CamFreeDiff: Camera-free Image to Panorama Generation with Diffusion Model
This work addresses the challenge of panoramic image generation for applications like virtual reality or photography, offering a more flexible approach compared to existing methods, though it is incremental in improving multi-view diffusion frameworks.
The paper tackles the problem of generating 360-degree panoramic images from a single camera-free image and text description by eliminating the need for predefined camera poses, achieving strong robustness and generalization in outpainting tasks.

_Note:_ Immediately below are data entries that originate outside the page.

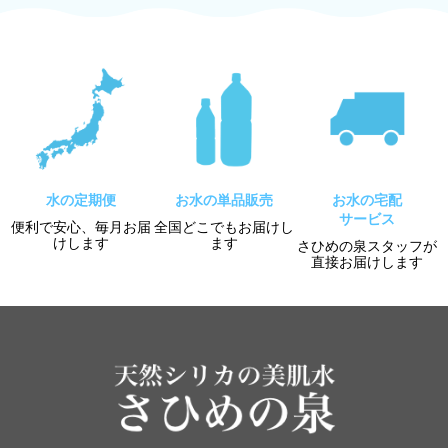
水の定期便
お水の単品販売
お水の宅配
サービス
便利で安心、毎月お届
全国どこでもお届けし
けします
ます
さひめの泉スタッフが
直接お届けします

This paper introduces Camera-free Diffusion (CamFreeDiff) model for 360-degree image outpainting from a single camera-free image and text description. This method distinguishes itself from existing strategies, such as MVDiffusion, by eliminating the requirement for predefined camera poses. Instead, our model incorporates a mechanism for predicting homography directly within the multi-view diffusion framework. The core of our approach is to formulate camera estimation by predicting the homography transformation from the input view to a predefined canonical view. The homography provides point-level correspondences between the input image and targeting panoramic images, allowing connections enforced by correspondence-aware attention in a fully differentiable manner. Qualitative and quantitative experimental results demonstrate our model's strong robustness and generalization ability for 360-degree image outpainting in the challenging context of camera-free inputs.